Shuvam C. answered 07/17/23
CS Major with University Experience in Discrete Math
Your approach and intuition for the first method are correct and give a solution of 654729075 ways. Let's look at a different way to do it.
We can use the following strategy to pair up students: line all of the students up and make the first two students a pair, then make the next two students a pair, and so on.
How many different ways are there to line up n students? There are n! different ways. However, some of these ways give repeated pairs. We can think of this using a smaller value of n. Let's say that n=4 and we have 4 students named A, B, C, and D.
Both ABCD and CDAB are ways to line up the students, but they end up with A and B paired and C and D paired, so they have the same pairing. The issue here is that we have the same pairings, but the pairs are ordered differently. We don't want to double count here. With n students, there will be n/2 pairs, so there are (n/2)! ways to order those pairs. To avoid double counting, we will divide by (n/2)!.

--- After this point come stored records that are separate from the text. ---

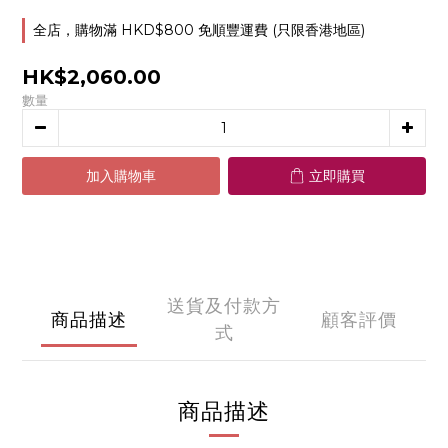
全店，購物滿 HKD$800 免順豐運費 (只限香港地區)
HK$2,060.00
數量
加入購物車
立即購買
送貨及付款方
商品描述
顧客評價
式
商品描述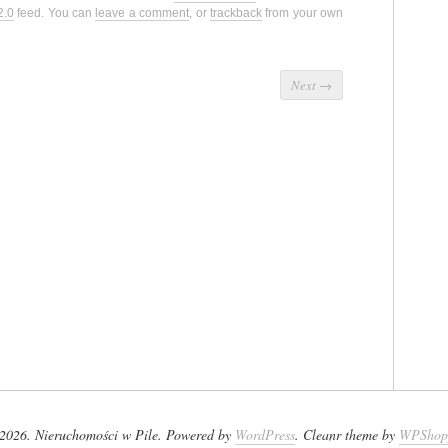
2.0
feed. You can
leave a comment
, or
trackback
from your own
Next
→
2026. Nieruchomości w Pile. Powered by
WordPress
. Cleanr theme by
WPShop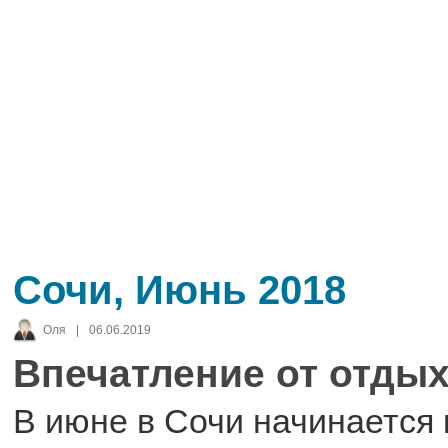
Сочи, Июнь 2018
Оля
|
06.06.2019
Впечатление от отдых
В июне в Сочи начинается 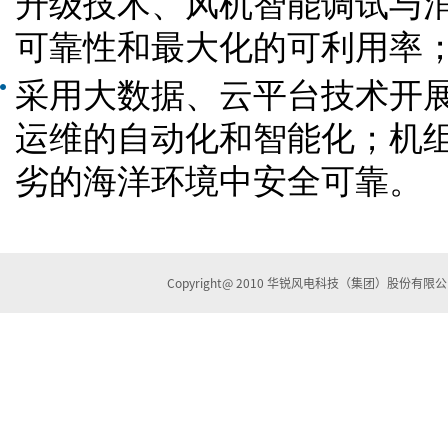
升级技术、风机智能调试与
可靠性和最大化的可利用率
采用大数据、云平台技术开
运维的自动化和智能化；机
劣的海洋环境中安全可靠。
Copyright@ 2010 华锐风电科技（集团）股份有限公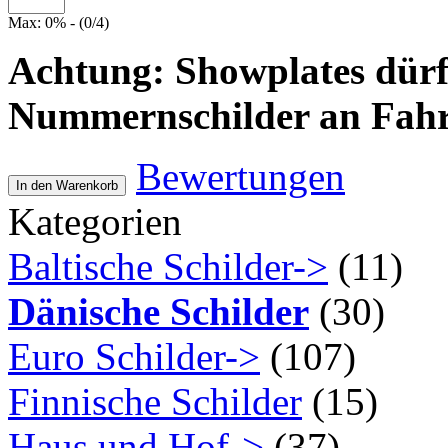
Max: 0% - (0/4)
Achtung: Showplates dürfen
Nummernschilder an Fahrz
Bewertungen
In den Warenkorb
Kategorien
Baltische Schilder->
(11)
Dänische Schilder
(30)
Euro Schilder->
(107)
Finnische Schilder
(15)
Haus und Hof->
(37)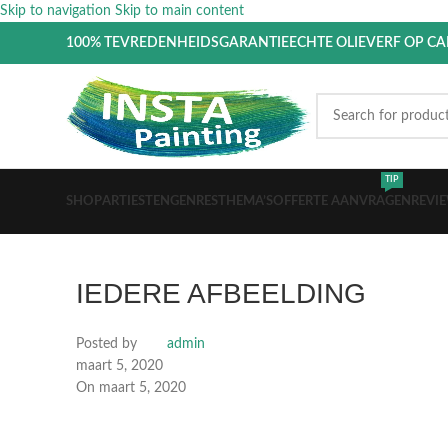
Skip to navigation
Skip to main content
100% TEVREDENHEIDSGARANTIE
ECHTE OLIEVERF OP C
TIP
SHOP
ARTIESTEN
GENRES
THEMA’S
OFFERTE AANVRAGEN
REVI
IEDERE AFBEELDING
Posted by
admin
maart 5, 2020
On maart 5, 2020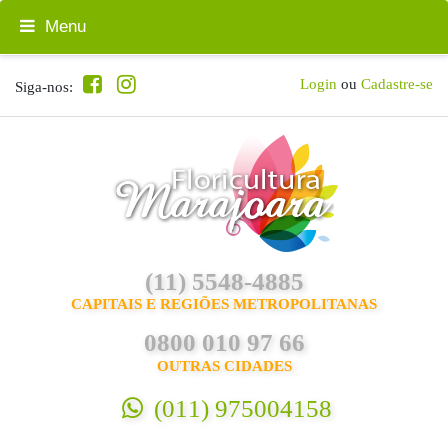
Menu
Login
ou
Cadastre-se
Siga-nos:
(11) 5548-4885
CAPITAIS E REGIÕES METROPOLITANAS
0800 010 97 66
OUTRAS CIDADES
(011) 975004158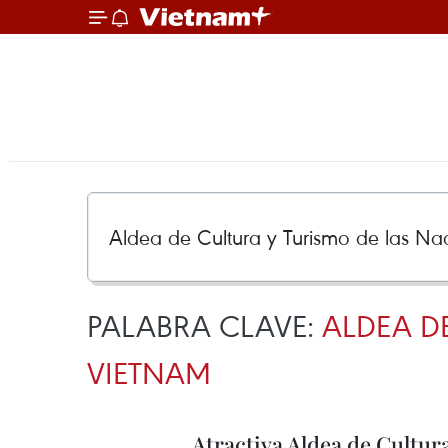
PALABRA CLAVE:
ALDEA D
VIETNAM
Atractiva Aldea de Cultur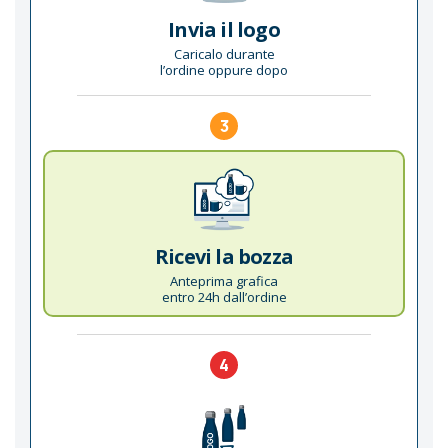
Invia il logo
Caricalo durante
l’ordine oppure dopo
3
Ricevi la bozza
Anteprima grafica
entro 24h dall’ordine
4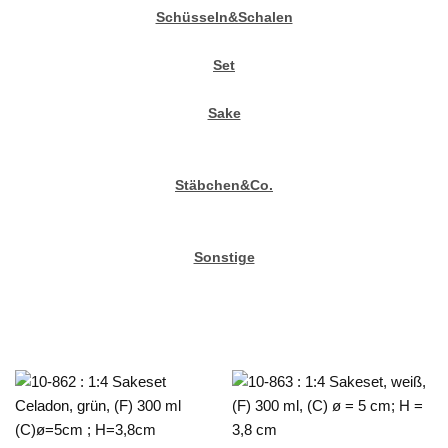
Schüsseln&Schalen
Set
Sake
Stäbchen&Co.
Sonstige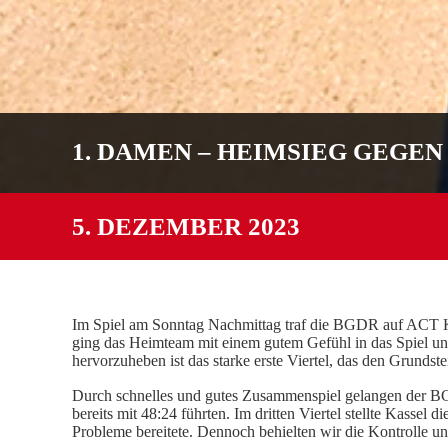
1. DAMEN – HEIMSIEG GEGE
5. DEZEMBER 2023
Im Spiel am Sonntag Nachmittag traf die BGDR auf ACT K
ging das Heimteam mit einem gutem Gefühl in das Spiel und
hervorzuheben ist das starke erste Viertel, das den Grundste
Durch schnelles und gutes Zusammenspiel gelangen der B
bereits mit 48:24 führten. Im dritten Viertel stellte Kasse
Probleme bereitete. Dennoch behielten wir die Kontrolle und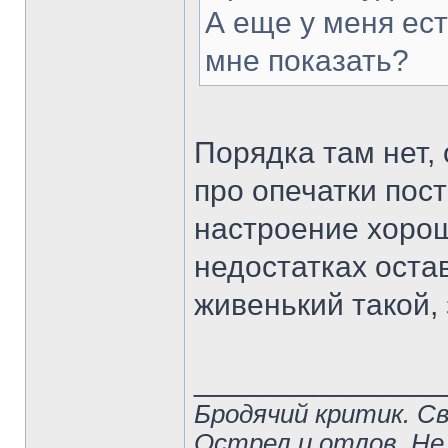
А еще у меня ест
мне показать?
Порядка там нет,
про опечатки пос
настроение хорош
недостатках оста
живенький такой,
______________
Бродячий критик. С
Острел и отлов. Не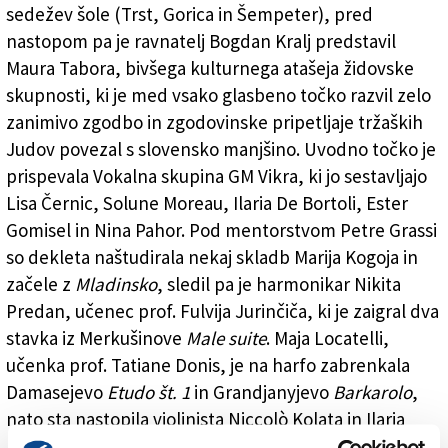
sedežev šole (Trst, Gorica in Šempeter), pred
nastopom pa je ravnatelj Bogdan Kralj predstavil
Maura Tabora, bivšega kulturnega atašeja židovske
skupnosti, ki je med vsako glasbeno točko razvil zelo
zanimivo zgodbo in zgodovinske pripetljaje tržaških
Judov povezal s slovensko manjšino. Uvodno točko je
prispevala Vokalna skupina GM Vikra, ki jo sestavljajo
Lisa Černic, Solune Moreau, Ilaria De Bortoli, Ester
Gomisel in Nina Pahor. Pod mentorstvom Petre Grassi
so dekleta naštudirala nekaj skladb Marija Kogoja in
začele z
Mladinsko
, sledil pa je harmonikar Nikita
Predan, učenec prof. Fulvija Jurinčiča, ki je zaigral dva
stavka iz Merkušinove
Male suite
. Maja Locatelli,
učenka prof. Tatiane Donis, je na harfo zabrenkala
Damasejevo
Etudo št. 1
in Grandjanyjevo
Barkarolo
,
nato sta nastopila violinista Niccolò Kolata in Ilaria
Duša Crasnich, učenca prof. Ambre Cossutta, ki je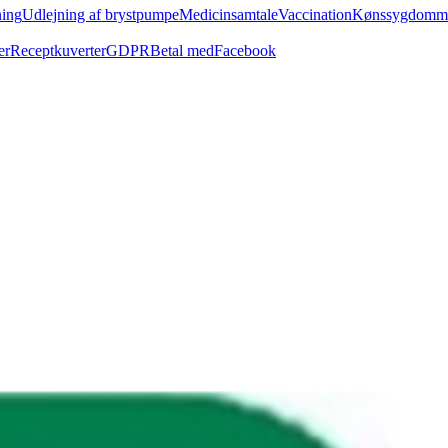
ing
Udlejning af brystpumpe
Medicinsamtale
Vaccination
Kønssygdomm
er
Receptkuverter
GDPR
Betal med
Facebook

Also, both ABCD and BACD are valid ways to line up the students, but both ways give A and B paired and C and D paired. We also don't want to double count situations where the pairings are the same, but a pair is swapped in order (AB vs. BA). With n/2 pairs, there are 2^(n/2) ways to choose which pairs to swap, so we would like to divide by that, too.
Let's now look at the problem with n=20. The formula we get is (20!) / (10! * 2^10). Plugging this into a calculator gives 654729075 once again.